The question is that if the system is using BMP entity beans for some other operations and the corresponding row is updated by the session bean, how would the entity bean be informed.
I dont see any way by which the entity bean could be informed by the container but I am looking for some tried and tested work arounds ?
Thanx a lot
You should use commit option B or C instead of A. commit options are specified by the ejb1.1 specification. A means that there is no other process/bean/application accessing and modifying the data (which is a very naive assumption) with B and C (i can't tell you the difference from the tp of my head, look it up) the Entity bean verifies it's data integrity with the database.. so that's your solution..
The note about using commit options B and C is crucial, but it doesn't answer your question. Btw:, the difference between B and C is pretty academic, but if you're interested:
Commit option B: the container keeps a cached instance of an entity between transaction, but does not assure it total control so it must synchronize it when beginning/committing a transaction.
Commit option C: the container doesn't keep a cached instance of an entity. It returns instances to the pool as soon as their transaction is concluded.

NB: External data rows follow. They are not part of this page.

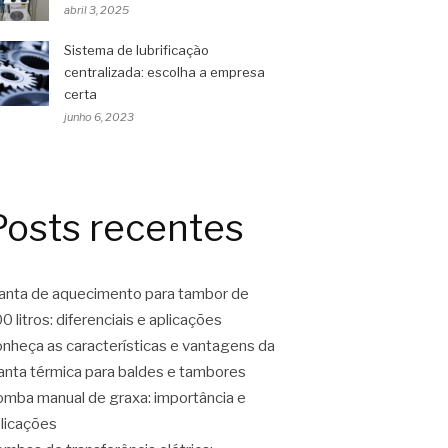
abril 3, 2025
Sistema de lubrificação
centralizada: escolha a empresa
certa
junho 6, 2023
Posts recentes
nta de aquecimento para tambor de
0 litros: diferenciais e aplicações
nheça as características e vantagens da
nta térmica para baldes e tambores
mba manual de graxa: importância e
licações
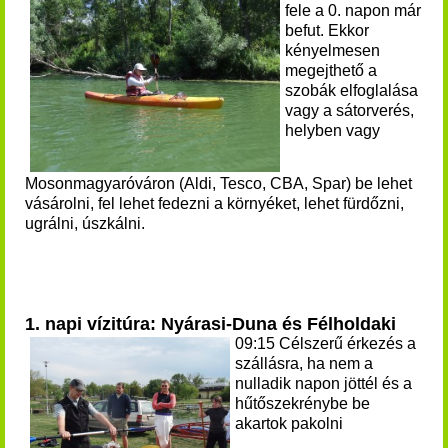
fele a 0. napon már
befut. Ekkor
kényelmesen
megejthető a
szobák elfoglalása
vagy a sátorverés,
helyben vagy
Mosonmagyaróváron (Aldi, Tesco, CBA, Spar) be lehet
vásárolni, fel lehet fedezni a környéket, lehet fürdőzni,
ugrálni, úszkálni.
1. napi vízitúra: Nyárasi-Duna és Félholdaki
09:15 Célszerű érkezés a
szállásra, ha nem a
nulladik napon jöttél és a
hűtőszekrénybe be
akartok pakolni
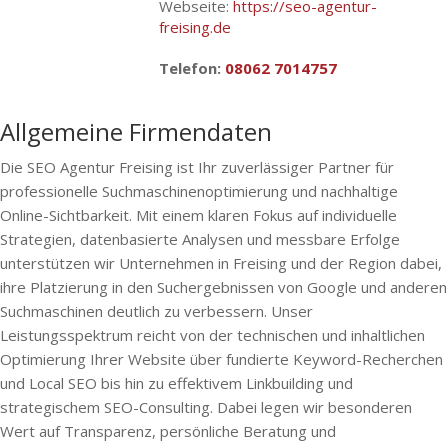
Webseite:
https://seo-agentur-
freising.de
Telefon:
08062 7014757
Allgemeine Firmendaten
Die SEO Agentur Freising ist Ihr zuverlässiger Partner für
professionelle Suchmaschinenoptimierung und nachhaltige
Online-Sichtbarkeit. Mit einem klaren Fokus auf individuelle
Strategien, datenbasierte Analysen und messbare Erfolge
unterstützen wir Unternehmen in Freising und der Region dabei,
ihre Platzierung in den Suchergebnissen von Google und anderen
Suchmaschinen deutlich zu verbessern. Unser
Leistungsspektrum reicht von der technischen und inhaltlichen
Optimierung Ihrer Website über fundierte Keyword-Recherchen
und Local SEO bis hin zu effektivem Linkbuilding und
strategischem SEO-Consulting. Dabei legen wir besonderen
Wert auf Transparenz, persönliche Beratung und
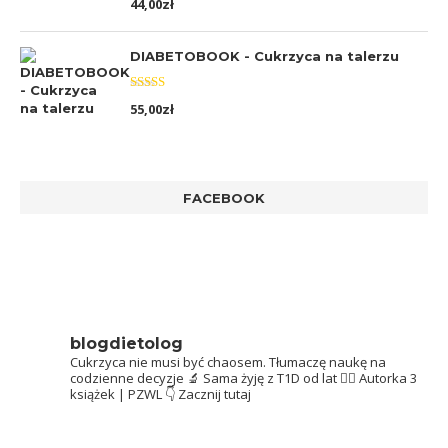
44,00
zł
5.00
na 5
DIABETOBOOK - Cukrzyca na talerzu
Oceniono
55,00
zł
5.00
na 5
FACEBOOK
blogdietolog
Cukrzyca nie musi być chaosem.
Tłumaczę naukę na
codzienne decyzje 🔬
Sama żyję z T1D od lat 👩‍⚕️
Autorka 3
książek | PZWL
👇 Zacznij tutaj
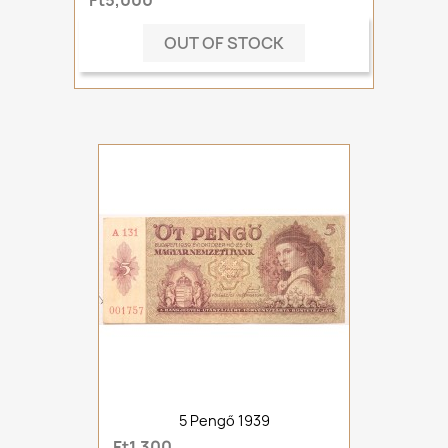
Ft5,000
OUT OF STOCK
5 Pengő 1939
Ft1,300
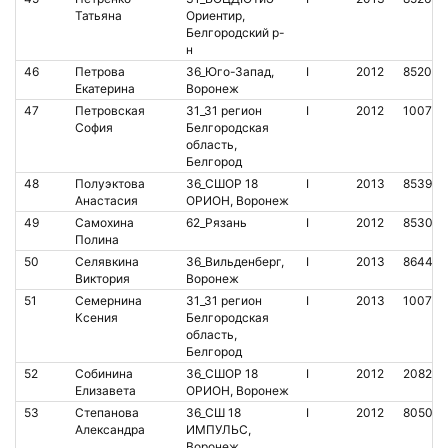
Татьяна
Ориентир,
Белгородский р-
н
46
Петрова
36_Юго-Запад,
I
2012
852054
Екатерина
Воронеж
47
Петровская
31_31 регион
I
2012
100760
София
Белгородская
область,
Белгород
48
Полуэктова
36_СШОР 18
I
2013
853908
Анастасия
ОРИОН, Воронеж
49
Самохина
62_Рязань
I
2012
853007
Полина
50
Селявкина
36_Вильденберг,
I
2013
864432
Виктория
Воронеж
51
Семернина
31_31 регион
I
2013
100761
Ксения
Белгородская
область,
Белгород
52
Собинина
36_СШОР 18
I
2012
208256
Елизавета
ОРИОН, Воронеж
53
Степанова
36_СШ 18
I
2012
805072
Александра
ИМПУЛЬС,
Воронеж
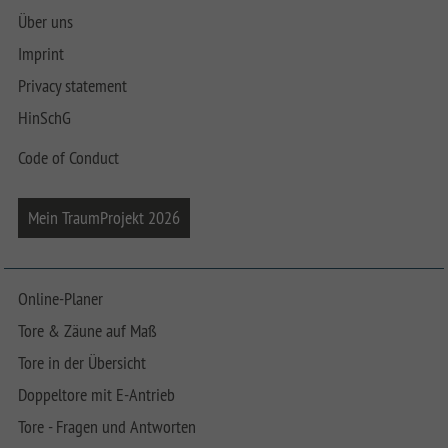
Über uns
Imprint
Privacy statement
HinSchG
Code of Conduct
Mein TraumProjekt 2026
Online-Planer
Tore & Zäune auf Maß
Tore in der Übersicht
Doppeltore mit E-Antrieb
Tore - Fragen und Antworten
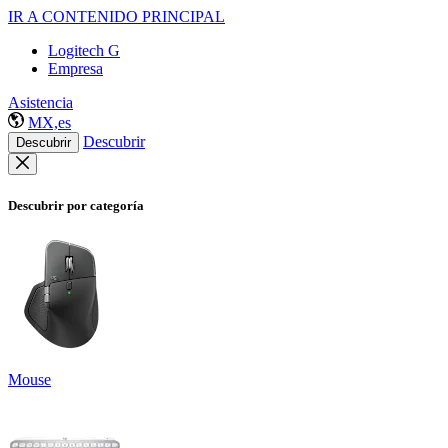
IR A CONTENIDO PRINCIPAL
Logitech G
Empresa
Asistencia
MX,es
Descubrir
Descubrir
Descubrir por categoría
Mouse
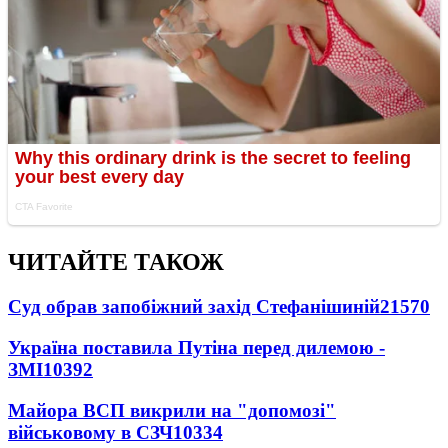
ЧИТАЙТЕ ТАКОЖ
Суд обрав запобіжний захід Стефанішиній
21570
Україна поставила Путіна перед дилемою -
ЗМІ
10392
Майора ВСП викрили на "допомозі"
військовому в СЗЧ
10334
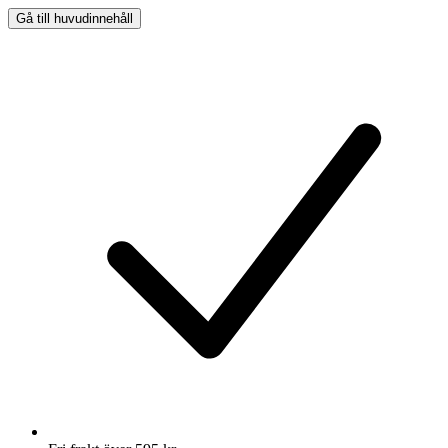
Gå till huvudinnehåll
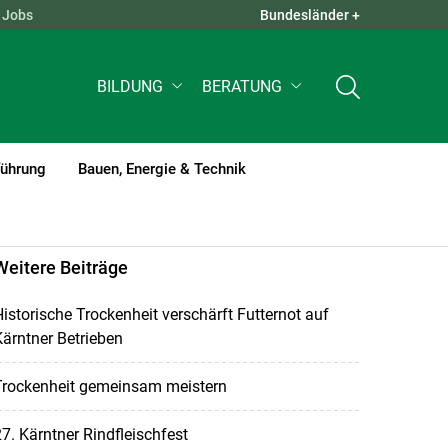
Jobs
Bundesländer +
QUICK LINKS +
BILDUNG
BERATUNG
führung
Bauen, Energie & Technik
Weitere Beiträge
istorische Trockenheit verschärft Futternot auf
ärntner Betrieben
Trockenheit gemeinsam meistern
7. Kärntner Rindfleischfest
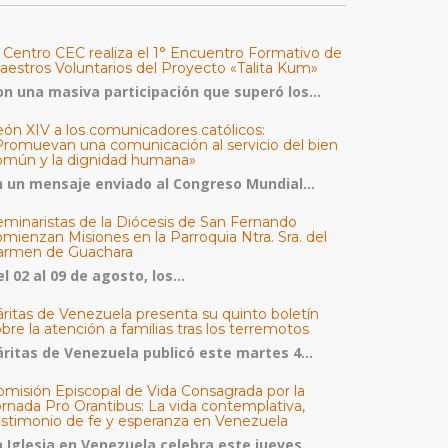
l Centro CEC realiza el 1° Encuentro Formativo de
aestros Voluntarios del Proyecto «Talita Kum»
on una masiva participación que superó los...
eón XIV a los comunicadores católicos:
Promuevan una comunicación al servicio del bien
omún y la dignidad humana»
n un mensaje enviado al Congreso Mundial...
eminaristas de la Diócesis de San Fernando
mienzan Misiones en la Parroquia Ntra. Sra. del
armen de Guachara
l 02 al 09 de agosto, los...
áritas de Venezuela presenta su quinto boletín
bre la atención a familias tras los terremotos
áritas de Venezuela publicó este martes 4...
omisión Episcopal de Vida Consagrada por la
ornada Pro Orantibus: La vida contemplativa,
estimonio de fe y esperanza en Venezuela
a Iglesia en Venezuela celebra este jueves...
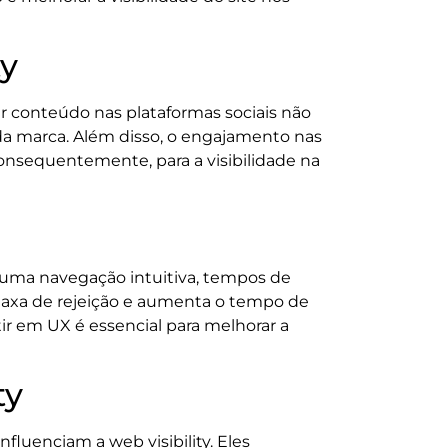
ty
ar conteúdo nas plataformas sociais não
da marca. Além disso, o engajamento nas
consequentemente, para a visibilidade na
ce uma navegação intuitiva, tempos de
 taxa de rejeição e aumenta o tempo de
ir em UX é essencial para melhorar a
ty
fluenciam a web visibility. Eles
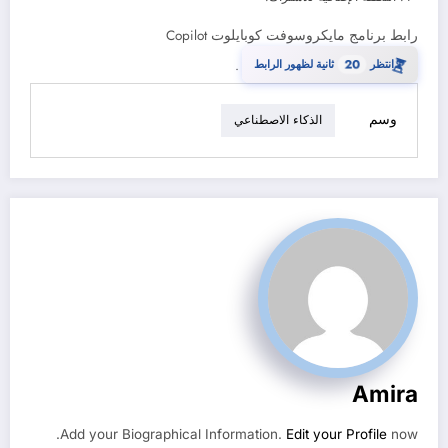
رابط برنامج مايكروسوفت كوبايلوت Copilot
⏳
انتظر
20
ثانية لظهور الرابط
.
وسم
الذكاء الاصطناعي
Amira
Add your Biographical Information.
Edit your Profile
now.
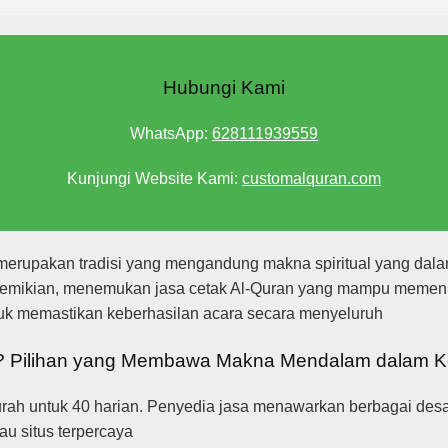
Hubungi Kami
WhatsApp:
628111939559
Kunjungi Website Kami:
customalquran.com
 merupakan tradisi yang mengandung makna spiritual yang dal
i demikian, menemukan jasa cetak Al-Quran yang mampu memenu
ntuk memastikan keberhasilan acara secara menyeluruh
a? Pilihan yang Membawa Makna Mendalam dalam 
urah untuk 40 harian. Penyedia jasa menawarkan berbagai de
au situs terpercaya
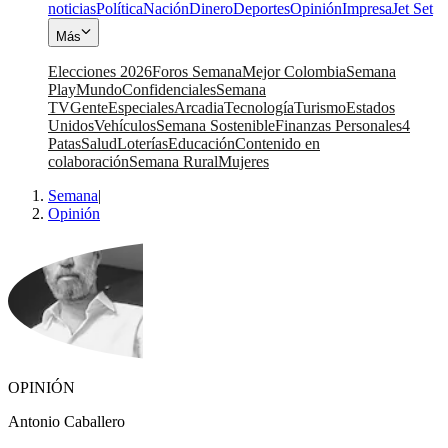
noticias
Política
Nación
Dinero
Deportes
Opinión
Impresa
Jet Set
Más
Elecciones 2026
Foros Semana
Mejor Colombia
Semana
Play
Mundo
Confidenciales
Semana
TV
Gente
Especiales
Arcadia
Tecnología
Turismo
Estados
Unidos
Vehículos
Semana Sostenible
Finanzas Personales
4
Patas
Salud
Loterías
Educación
Contenido en
colaboración
Semana Rural
Mujeres
Semana
|
Opinión
OPINIÓN
Antonio Caballero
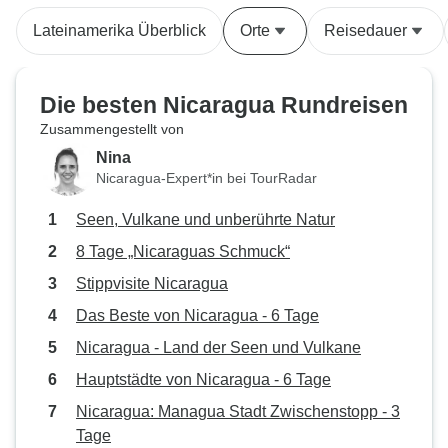
verlängern, besuc
Lateinamerika Überblick
Orte
Reisedauer
Managua und Leo
Faust. Unser Hotel in San Juan del
Sur liegt in einer 
Die besten Nicaragua Rundreisen
Gegend und an 
Zusammengestellt von
war es sehr laut.
Nina
Musikgeräuschen s
Nicaragua-Expert*in bei TourRadar
es besser vermei
Wochenende in d
Seen, Vulkane und unberührte Natur
übernachten.
8 Tage „Nicaraguas Schmuck“
Stippvisite Nicaragua
Das Beste von Nicaragua - 6 Tage
Nicaragua - Land der Seen und Vulkane
Hauptstädte von Nicaragua - 6 Tage
Nicaragua: Managua Stadt Zwischenstopp - 3
Tage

To find out which commit options your App server supports check out it's docs.
As for your question, the App server does not notify the entity beans of such deletion. If the entity was deleted and a bean tries to select it, it simply won't find it and should throw NoSuchEntityException. If the entity beans has selected the row, then it was deleted, and then it tries to update it it either won't find it (handle same way as above), or the DB will not allow it to update (can occur with optimistic locking like with Oracle SERIALIZABLE transactions). In either case, you will get some sort of indication from the DB about the problem.
Note that this holds only for BMP beans. In general, your client should expect a java.rmi.NoSuchObjectException.